This article was written by Wil Ranney and was originally published on URLoved.com.
Disruption: when a new technology significantly changes the way people live or do business, often challenging the status quo.
It was in 1996 when then Vice President of Intel, Steven McGeady, claimed that the new tech boom was akin to the Reformation. He called it The Digital Reformation. His argument was not theological in nature; instead he compared the common person’s level of access to technology in the modern era — to the mass access to religious freedom during the Reformation. In each case, the new paradigm led to rapid–indeed, “disruptive”–levels of cultural, political, and social-economic change. He noted that the difference between a reformation and a revolution is that reformations change everything, not just a single target.

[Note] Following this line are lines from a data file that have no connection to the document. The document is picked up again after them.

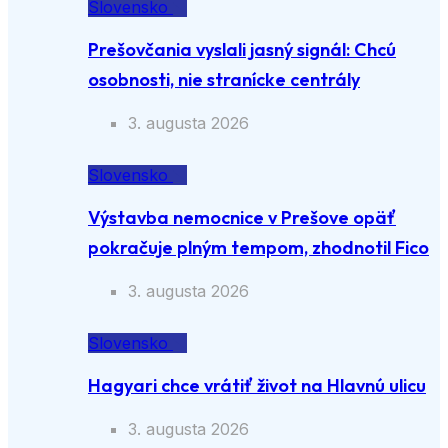
Slovensko
Prešovčania vyslali jasný signál: Chcú
osobnosti, nie stranícke centrály
3. augusta 2026
Slovensko
Výstavba nemocnice v Prešove opäť
pokračuje plným tempom, zhodnotil Fico
3. augusta 2026
Slovensko
Hagyari chce vrátiť život na Hlavnú ulicu
3. augusta 2026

Among the modern technorati, disruption often becomes the goal and not the effect, either for attention or strategic advantage. Meaning is derived from a piece of technology’s ability to upend the status quo. Bitcoin, for example, had the promise to rewrite the very fabric of financial markets. Its ability to disrupt, however, overshadowed the shady foundation on which Bitcoin was built. So-called “Daily Fantasy Leagues” like Draft Kings disguised gambling as fandom and managed to create disruption by circumventing gambling laws. Law makers are catching up, but even short-term bouts of disruption can destroy lives.
On the other hand, technologies with the most staying power tend to provide agency to the masses. Both facebook and twitter give your average person a louder, wider-reaching voice than ever before. This democratizing effect is referred to as social capital. It is often disruptive, but that’s not an end unto itself.
There’s a lesson here. When Steve McGeady was describing The Digital Reformation, he could have used theological terms. A Jesus-centered church–one focused on clothing, healing, honoring, and saving the poor and marginalized–knows the difference between disruption and reformation. The problem is that we’re too focused on yesterday’s cultural realities to know that this is our opportunity to once again bring God to the masses. Our Gutenberg Bibles have merely transformed from books into bytes. But in order to seize this opportunity the church must engage in digital technology–creating our own tech and investing in the platforms that are reformation ready, while admonishing the ones that aren’t.
I believe this is our chance to redefine the church for the next 500 years, but are we ready for The Digital Reformation?